Here, in one concrete embodiment, as can be gathered likewise from FIGS. 1 and 2, the spacer bolts 10 are formed by cylindrical steel pegs which are of slightly longer configuration than the roller bodies 4 and have pins 22, 23 of reduced diameter at their ends, by way of which pins 22, 23 the spacer bolts 10 can be pressed and welded in their axial holes 8, 9 in the annular disks 6, 7.

Furthermore, it is clearly apparent from FIG. 3 that the axle journals 13, 14 for the roller bodies 4 have, in a first embodiment, at least partially an external thread 24, 25 on their outer circumferential face and are fixed in their axial holes 11, 12 by being screwed in from the outside into said axial holes 11, 12 in the annular disks 6, 7 which are likewise configured at least partially with an internal thread 26, 27 on their inner circumferential faces.

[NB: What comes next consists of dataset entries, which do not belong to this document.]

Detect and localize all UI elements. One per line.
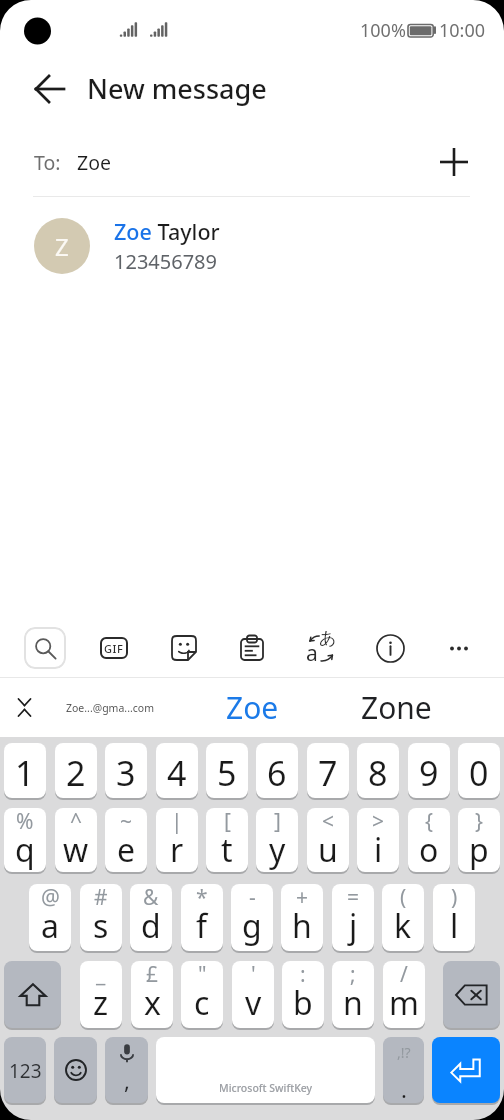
button[interactable]: <: [307, 808, 349, 872]
button[interactable]: :: [282, 961, 324, 1028]
staticText: Zoe: [114, 217, 152, 246]
button[interactable]: 9: [408, 743, 450, 798]
button[interactable]: %: [4, 808, 46, 872]
staticText: k: [394, 904, 412, 948]
staticText: a: [41, 904, 59, 948]
button[interactable]: 4: [156, 743, 198, 798]
button[interactable]: ,!?: [383, 1037, 424, 1103]
button[interactable]: &: [130, 884, 172, 951]
staticText: >: [372, 808, 385, 836]
button[interactable]: Stickers: [163, 627, 205, 669]
staticText: {: [425, 808, 433, 836]
staticText: e: [117, 828, 136, 872]
staticText: [: [224, 808, 231, 836]
button[interactable]: @: [29, 884, 71, 951]
button[interactable]: 7: [307, 743, 349, 798]
button[interactable]: ": [181, 961, 223, 1028]
button[interactable]: ): [433, 884, 475, 951]
button[interactable]: Back: [28, 67, 72, 111]
staticText: t: [221, 828, 233, 872]
button[interactable]: >: [357, 808, 399, 872]
staticText: 8: [368, 750, 388, 796]
staticText: New message: [87, 70, 267, 107]
button[interactable]: 8: [357, 743, 399, 798]
staticText: Zoe: [226, 687, 279, 728]
button[interactable]: Collapse toolbar: [2, 678, 46, 737]
button[interactable]: [: [206, 808, 248, 872]
staticText: Z: [55, 230, 69, 263]
button[interactable]: 5: [206, 743, 248, 798]
button[interactable]: -: [231, 884, 273, 951]
staticText: 1: [15, 750, 35, 796]
staticText: v: [245, 981, 262, 1025]
staticText: }: [475, 808, 483, 836]
staticText: s: [93, 904, 109, 948]
staticText: a: [306, 639, 318, 668]
button[interactable]: 0: [458, 743, 500, 798]
button[interactable]: |: [156, 808, 198, 872]
staticText: l: [450, 904, 459, 948]
staticText: Zoe...@gma...com: [66, 701, 154, 715]
button[interactable]: #: [80, 884, 122, 951]
button[interactable]: £: [131, 961, 173, 1028]
button[interactable]: 2: [55, 743, 97, 798]
staticText: ^: [70, 808, 83, 836]
button[interactable]: 1: [4, 743, 46, 798]
button[interactable]: ;: [332, 961, 374, 1028]
button[interactable]: Clipboard: [231, 627, 273, 669]
button[interactable]: =: [332, 884, 374, 951]
staticText: o: [419, 828, 439, 872]
button[interactable]: (: [382, 884, 424, 951]
button[interactable]: Enter: [432, 1037, 500, 1103]
button[interactable]: Translate: [300, 627, 342, 669]
button[interactable]: Voice input: [105, 1037, 148, 1103]
button[interactable]: Zoe...@gma...com: [55, 678, 165, 737]
staticText: *: [196, 884, 208, 912]
button[interactable]: *: [181, 884, 223, 951]
staticText: @: [41, 884, 60, 912]
button[interactable]: 6: [256, 743, 298, 798]
button[interactable]: {: [408, 808, 450, 872]
staticText: To:: [34, 149, 61, 176]
button[interactable]: More options: [438, 627, 480, 669]
staticText: +: [296, 884, 309, 912]
button[interactable]: ~: [105, 808, 147, 872]
staticText: ): [451, 884, 458, 912]
staticText: #: [94, 884, 108, 912]
button[interactable]: Backspace: [443, 961, 500, 1028]
button[interactable]: 123: [4, 1037, 46, 1103]
staticText: Zoe: [77, 149, 111, 176]
staticText: %: [16, 808, 34, 836]
button[interactable]: Zone: [331, 678, 461, 737]
staticText: 7: [318, 750, 338, 796]
staticText: 3: [116, 750, 136, 796]
staticText: あ: [319, 628, 337, 649]
button[interactable]: ]: [256, 808, 298, 872]
staticText: f: [196, 904, 208, 948]
button[interactable]: Add recipient: [430, 138, 478, 186]
staticText: ~: [120, 808, 133, 836]
button[interactable]: GIF: [93, 627, 135, 669]
button[interactable]: +: [281, 884, 323, 951]
button[interactable]: 3: [105, 743, 147, 798]
staticText: 123456789: [114, 248, 217, 275]
button[interactable]: Emoji: [54, 1037, 97, 1103]
staticText: j: [349, 904, 358, 948]
button[interactable]: /: [383, 961, 425, 1028]
staticText: z: [93, 981, 109, 1025]
button[interactable]: Shift: [4, 961, 61, 1028]
button[interactable]: ^: [55, 808, 97, 872]
button[interactable]: ': [232, 961, 274, 1028]
button[interactable]: Zoe: [187, 678, 317, 737]
staticText: b: [293, 981, 313, 1025]
button[interactable]: Info: [369, 627, 411, 669]
button[interactable]: }: [458, 808, 500, 872]
staticText: n: [343, 981, 363, 1025]
staticText: |: [171, 808, 183, 836]
button[interactable]: Search: [24, 627, 66, 669]
button[interactable]: Microsoft SwiftKey: [156, 1037, 375, 1103]
staticText: _: [96, 961, 106, 989]
staticText: ]: [274, 808, 281, 836]
button[interactable]: _: [80, 961, 122, 1028]
button[interactable]: Z: [0, 206, 504, 286]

In contrast, FIG. 4 shows that the axle journals 13, 14 for the roller bodies 4 can also be introduced into their axial holes 11, 12 in the annular disks 6, 7 from the outside by a press fit, as an alternative second embodiment, and are then fixed in the latter in each case by a securing pin 28, 29 which is introduced into a radial hole 30, 31 which traverses the respective axial hole 11, 12 and the respective axle journal 13, 14.

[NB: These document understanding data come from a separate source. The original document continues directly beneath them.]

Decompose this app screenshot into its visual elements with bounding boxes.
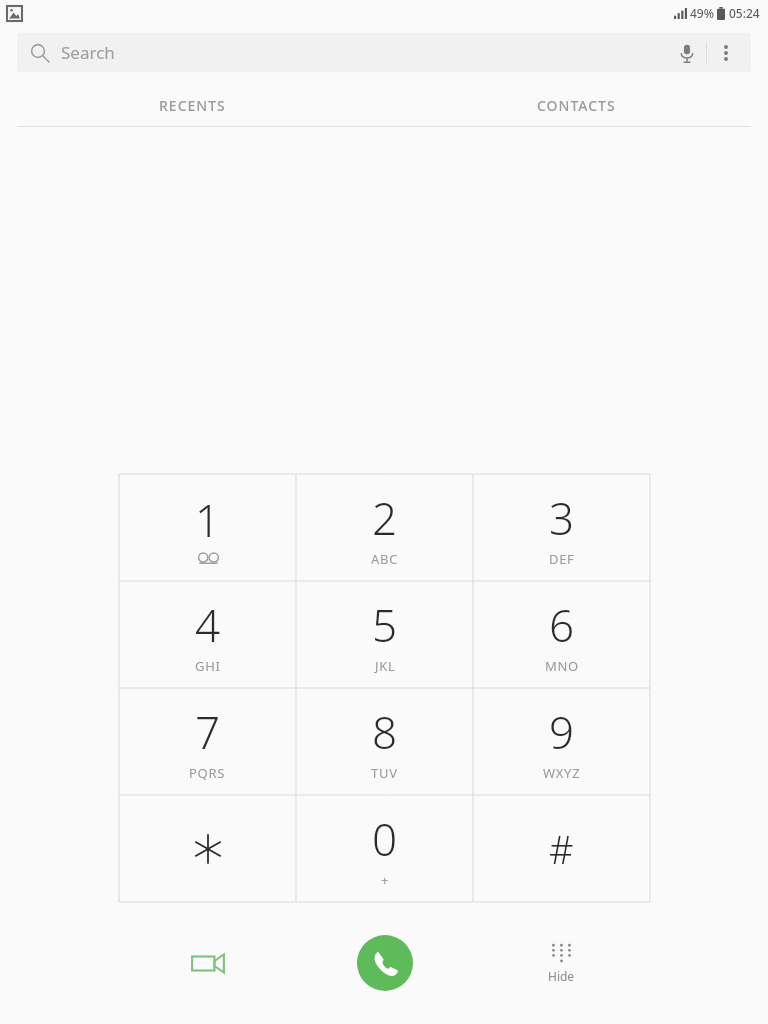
button[interactable]: 4 <box>119 581 296 688</box>
staticText: Search <box>61 41 115 64</box>
staticText: 49% <box>690 5 714 21</box>
button[interactable]: Hide keypad <box>473 926 650 1000</box>
staticText: MNO <box>545 657 579 675</box>
button[interactable]: # <box>473 795 650 902</box>
button[interactable] <box>119 795 296 902</box>
staticText: 7 <box>195 702 221 762</box>
staticText: + <box>381 871 390 889</box>
button[interactable]: 3 <box>473 474 650 581</box>
staticText: TUV <box>371 764 398 782</box>
button[interactable]: 2 <box>296 474 473 581</box>
staticText: 2 <box>372 488 398 548</box>
staticText: 8 <box>372 702 398 762</box>
staticText: CONTACTS <box>537 96 616 115</box>
button[interactable]: 9 <box>473 688 650 795</box>
staticText: # <box>549 823 574 875</box>
button[interactable]: Call <box>357 935 413 991</box>
button[interactable]: Search <box>17 33 751 72</box>
staticText: Hide <box>548 968 575 984</box>
staticText: PQRS <box>189 764 226 782</box>
staticText: 1 <box>195 490 221 550</box>
button[interactable]: 1 <box>119 474 296 581</box>
staticText: RECENTS <box>159 96 226 115</box>
staticText: 4 <box>195 595 221 655</box>
staticText: WXYZ <box>543 764 581 782</box>
staticText: GHI <box>195 657 221 675</box>
button[interactable]: More options <box>707 34 745 72</box>
button[interactable]: Video call <box>119 926 296 1000</box>
button[interactable]: 8 <box>296 688 473 795</box>
button[interactable]: CONTACTS <box>384 84 768 126</box>
button[interactable]: Voice search <box>668 34 706 72</box>
staticText: 5 <box>372 595 398 655</box>
button[interactable]: 0 <box>296 795 473 902</box>
staticText: ABC <box>371 550 399 568</box>
staticText: 3 <box>549 488 575 548</box>
button[interactable]: 7 <box>119 688 296 795</box>
staticText: 6 <box>549 595 575 655</box>
staticText: JKL <box>375 657 396 675</box>
staticText: 0 <box>372 809 398 869</box>
staticText: 05:24 <box>729 5 760 21</box>
button[interactable]: RECENTS <box>0 84 384 126</box>
staticText: DEF <box>549 550 575 568</box>
button[interactable]: 5 <box>296 581 473 688</box>
button[interactable]: 6 <box>473 581 650 688</box>
staticText: 9 <box>549 702 575 762</box>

It is possible both with the embodiment according to FIG. 3 and with the embodiment according to FIG. 4 to carry out the necessary welding work connecting the annular disks 6, 7 to the spacer bolts 10 not on the finally assembled pin cage 5, but separately from the assembly of the roller bodies 4, as the axle journals 13, 14 for the roller bodies can be introduced from the outside into their axial holes in the annular disks 6, 7 after welding of the annular disks 6, 7.

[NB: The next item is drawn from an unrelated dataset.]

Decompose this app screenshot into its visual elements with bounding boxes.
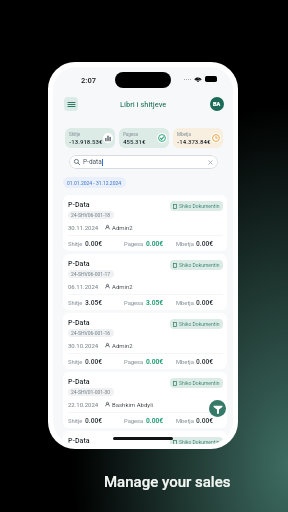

Moreover, there is also provision in the embodiments which are shown in FIGS. 3 and 4 for the axial blind holes 17, 18 on the end sides 15, 16 of the roller bodies 4 to be lined in each case with an additional plastic sleeve 32, 33 which is configured with a collar 34, 35 which bears against the end sides 15, 16 of the roller bodies 4. These plastic sleeves 32, 33 serve, on the one hand, to reduce the friction between the pin cage 5 and the roller bodies 4 and on the other hand to guide the roller bodies 4 accurately in a radial manner, while the axial guidance of the roller bodies 4 is carried out by the axial rims on the outer raceway 2 of the cylindrical roller bearing 1, which axial rims can be seen in FIG. 1 and are not denoted in greater detail.

LIST OF DESIGNATIONS

• 1 Cylindrical roller bearing
• 2 Raceway
• 3 Raceway
• 4 Roller body
• 5 Pin cage
• 6 Annular disk
• 7 Annular disk
• 8 Axial holes for 10
• 9 Axial holes for 10
• 10 Spacer bolts
• 11 Axial holes for 13
• 12 Axial holes for 14
• 13 Axle journal
• 14 Axle journal
• 15 End sides
• 16 End sides
• 17 Blind holes
• 18 Blind holes
• 19 Pitch circle of 11, 12
• 20 Pitch circle of 8, 9
• 21 Mean diameter of 6, 7
• 22 Pin on 10
• 23 Pin on 10
• 24 External thread on 22
• 25 External thread on 23
• 26 Internal thread in 11
• 27 Internal thread in 12
• 28 Securing pin
• 29 Securing pin
• 30 Radial hole
• 31 Radial hole
• 32 Plastic sleeve
• 33 Plastic sleeve
• 34 Collar on 32
• 35 Collar on 33

Claims

1. A pin cage, which comprises two concentric raceways and a number of roller bodies which are arranged between the raceways and are kept at uniform spacings with respect to one another in the circumferential direction by the pin cage, the pin cage being formed by two annular disks which lie opposite one another and are connected to one another with a plurality of spacer bolts which are fastened into two axial holes in the annular disks, and has axle journals which are held in axial holes, which lie axially opposite one another, in the annular disks in the circumferential direction between the spacer bolts, on which axle journals the roller bodies are mounted rotatably which are configured with axial blind holes on their end sides, wherein the pin cage is configured as a structural unit which has a uniform free minimum spacing between all roller bodies at the level of the pitch circle of the axial holes for the axle journals, can be preassembled separately from the roller bodies, in which the diameter of the pitch circle of the axial holes for the spacer bolts is smaller or greater than the diameter of the pitch circle of the axial holes for the axle journals, and in which the axle journals for the roller bodies are configured as cylindrical pins which can be introduced into the preassembled structural unit from the outside into their axial holes.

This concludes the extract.